• What you should do: Only the lines from the top of the records below through the line containing "גלי ההלם משפרים" should be printed, exactly and without pictures.

(Stored items from a collection)
§

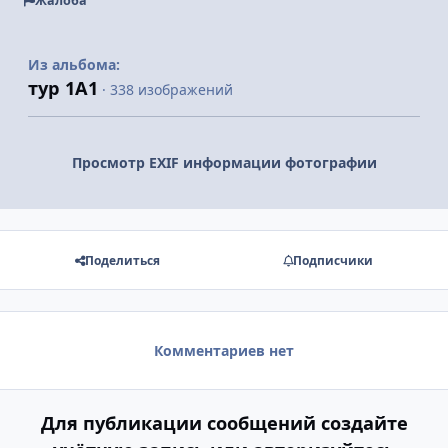
Жалоба
Из альбома:
тур 1А1
· 338 изображений
Просмотр EXIF информации фотографии
Поделиться
Подписчики
Комментариев нет
Для публикации сообщений создайте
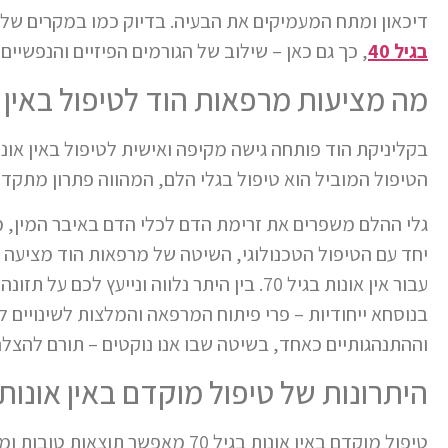
דיכאון ומתח המעמיקים את הבעיה. בדיוק כמו במקרים של 
בגיל 40
, כך גם כאן – שילוב של הגורמים הפיזיים והנפשיי
מה מציעות מרפאות הוד לטיפול באין אונו
בקליניקת הוד פותחה גישה מקיפה ואישית לטיפול באין או
הטיפול המוביל הוא טיפול בגלי הלם, המהווה פתרון מתקדם
גלי ההלם משפרים את זרימת הדם לכלי הדם באיבר המין, מ
יחד עם הטיפול הטכנולוגי, השיטה של מרפאות הוד מציעה פ
עבור אין אונות בגיל 70. בין היתר נלווה וני
בנוסחא ייחודיות – פרי פיתוח המרפאה והמלצות לשינויים ל
וההתנהגותיים כאחד, בשיטה שבו אנו נוקטים – תורם להצלח
היתרונות של טיפול מוקדם באין אונות
טיפול מוקדם באין אונות בגיל 70 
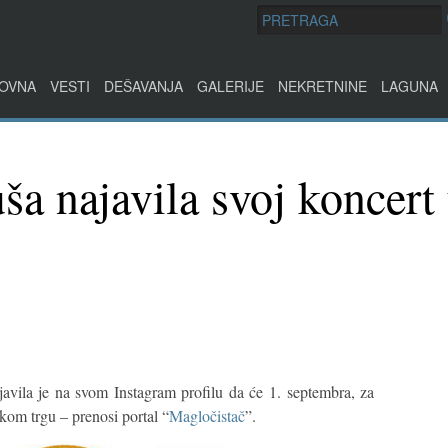
OVNA
VESTI
DEŠAVANJA
GALERIJE
NEKRETNINE
LAGUNA
ša najavila svoj koncert
avila je na svom Instagram profilu da će 1. septembra, za
kom trgu – prenosi portal “
Magločistač
”.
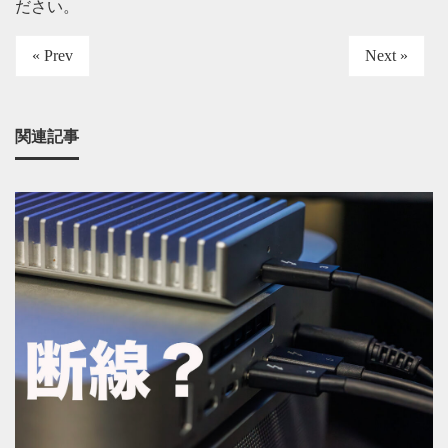
ださい
。
« Prev
Next »
関連記事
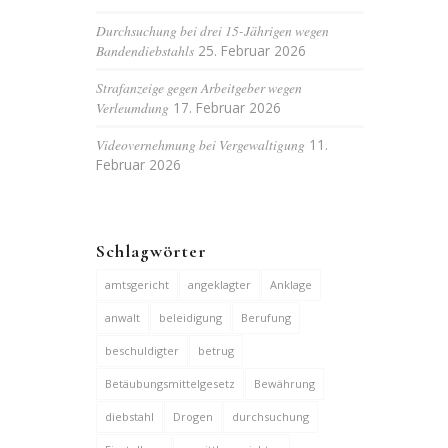
Durchsuchung bei drei 15-Jährigen wegen
Bandendiebstahls
25. Februar 2026
Strafanzeige gegen Arbeitgeber wegen
Verleumdung
17. Februar 2026
Videovernehmung bei Vergewaltigung
11.
Februar 2026
Schlagwörter
amtsgericht
angeklagter
Anklage
anwalt
beleidigung
Berufung
beschuldigter
betrug
Betäubungsmittelgesetz
Bewährung
diebstahl
Drogen
durchsuchung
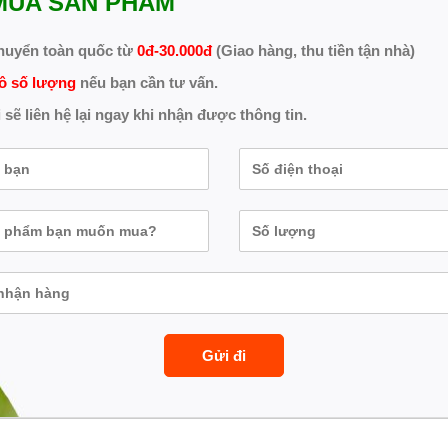
MUA SẢN PHẨM
huyển toàn quốc từ
0đ-30.000đ
(Giao hàng, thu tiền tận nhà)
ô số lượng
nếu bạn cần tư vấn.
 sẽ liên hệ lại ngay khi nhận được thông tin.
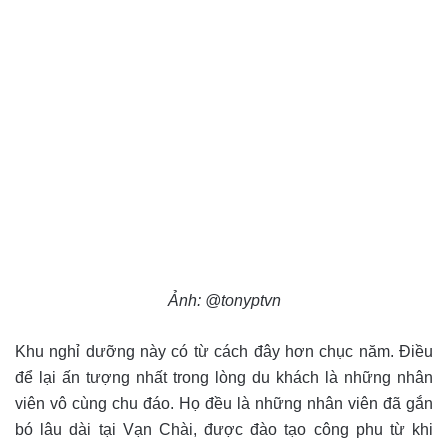
Ảnh: @tonyptvn
Khu nghỉ dưỡng này có từ cách đây hơn chục năm. Điều
để lại ấn tượng nhất trong lòng du khách là những nhân
viên vô cùng chu đáo. Họ đều là những nhân viên đã gắn
bó lâu dài tại Vạn Chài, được đào tạo công phu từ khi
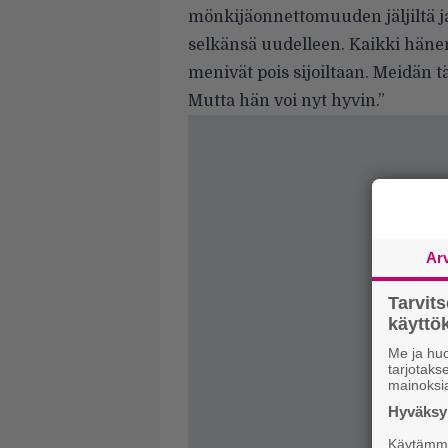
mönkijäonnettomuuden jäljiltä ja
selkänsä uudelleen. Kaikki hänen
menivät pois sijoiltaan. Meidän t
Mutta hän voi nyt hyvin.”
Ar
Tarvit
käytt
Me ja huo
tarjotak
mainoksi
Hyväksym
Käytämme 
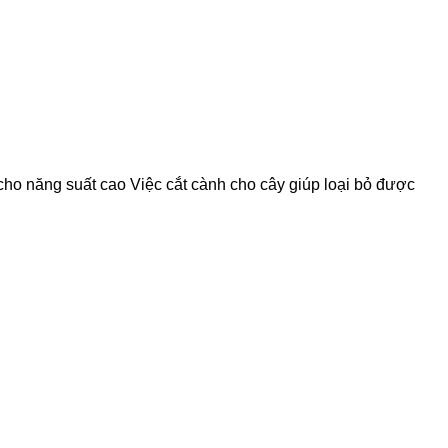
 cho năng suất cao Việc cắt cành cho cây giúp loại bỏ được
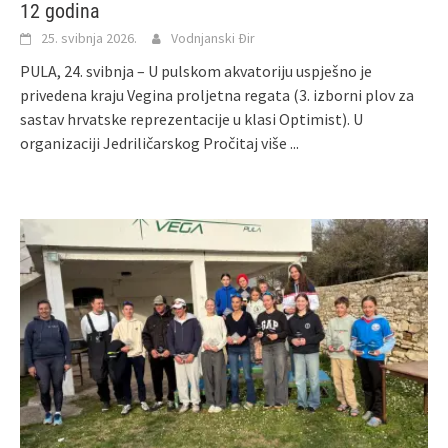
12 godina
25. svibnja 2026.
Vodnjanski Đir
PULA, 24. svibnja – U pulskom akvatoriju uspješno je
privedena kraju Vegina proljetna regata (3. izborni plov za
sastav hrvatske reprezentacije u klasi Optimist). U
organizaciji Jedriličarskog
Pročitaj više ...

§

• Output for this exercise:
Жалоба
Из альбома:
тур 1А1
· 338 изображений
Просмотр EXIF информации фотографии
Поделиться
Подписчики
Комментариев нет
Для публикации сообщений создайте
דיכאון ומתח המעמיקים את הבעיה. בדיוק כמו במקרים של 
בגיל 40
, כך גם כאן – שילוב של הגורמים הפיזיים והנפשיי
מה מציעות מרפאות הוד לטיפול באין אונו
בקליניקת הוד פותחה גישה מקיפה ואישית לטיפול באין או
הטיפול המוביל הוא טיפול בגלי הלם, המהווה פתרון מתקדם
גלי ההלם משפרים את זרימת הדם לכלי הדם באיבר המין, מ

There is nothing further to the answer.